### AIM OF THE EXERCISE
Show each line of the entries below in which the word "Graphite" appears.

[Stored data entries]
-*-*-

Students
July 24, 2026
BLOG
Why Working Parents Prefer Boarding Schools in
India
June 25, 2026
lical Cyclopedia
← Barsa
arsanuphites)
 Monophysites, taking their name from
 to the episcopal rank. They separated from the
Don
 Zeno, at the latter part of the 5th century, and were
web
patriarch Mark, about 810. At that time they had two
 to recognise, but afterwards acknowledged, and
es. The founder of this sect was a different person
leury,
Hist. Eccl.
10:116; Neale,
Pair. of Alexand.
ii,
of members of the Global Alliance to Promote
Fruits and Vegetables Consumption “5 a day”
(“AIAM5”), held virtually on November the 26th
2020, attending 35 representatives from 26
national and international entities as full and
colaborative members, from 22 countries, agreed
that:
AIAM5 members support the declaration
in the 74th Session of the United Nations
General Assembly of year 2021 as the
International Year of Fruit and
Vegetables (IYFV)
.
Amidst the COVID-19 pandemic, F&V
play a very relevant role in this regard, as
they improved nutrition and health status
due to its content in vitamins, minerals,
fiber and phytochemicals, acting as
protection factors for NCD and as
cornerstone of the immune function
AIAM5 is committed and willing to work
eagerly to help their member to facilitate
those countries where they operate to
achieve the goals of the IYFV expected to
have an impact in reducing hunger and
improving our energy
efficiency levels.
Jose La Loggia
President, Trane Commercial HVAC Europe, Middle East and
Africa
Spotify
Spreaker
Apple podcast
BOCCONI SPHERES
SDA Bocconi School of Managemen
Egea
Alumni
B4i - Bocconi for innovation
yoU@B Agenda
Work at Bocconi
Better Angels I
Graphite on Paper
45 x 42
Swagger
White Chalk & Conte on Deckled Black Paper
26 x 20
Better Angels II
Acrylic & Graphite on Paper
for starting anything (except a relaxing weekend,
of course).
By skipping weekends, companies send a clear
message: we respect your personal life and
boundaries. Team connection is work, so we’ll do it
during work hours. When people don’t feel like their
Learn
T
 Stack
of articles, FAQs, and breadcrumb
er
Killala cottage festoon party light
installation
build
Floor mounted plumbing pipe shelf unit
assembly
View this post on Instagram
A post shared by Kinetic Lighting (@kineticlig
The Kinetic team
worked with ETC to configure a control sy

-*-*-

### REPLY TO THE TASK
Graphite on Paper
Acrylic & Graphite on Paper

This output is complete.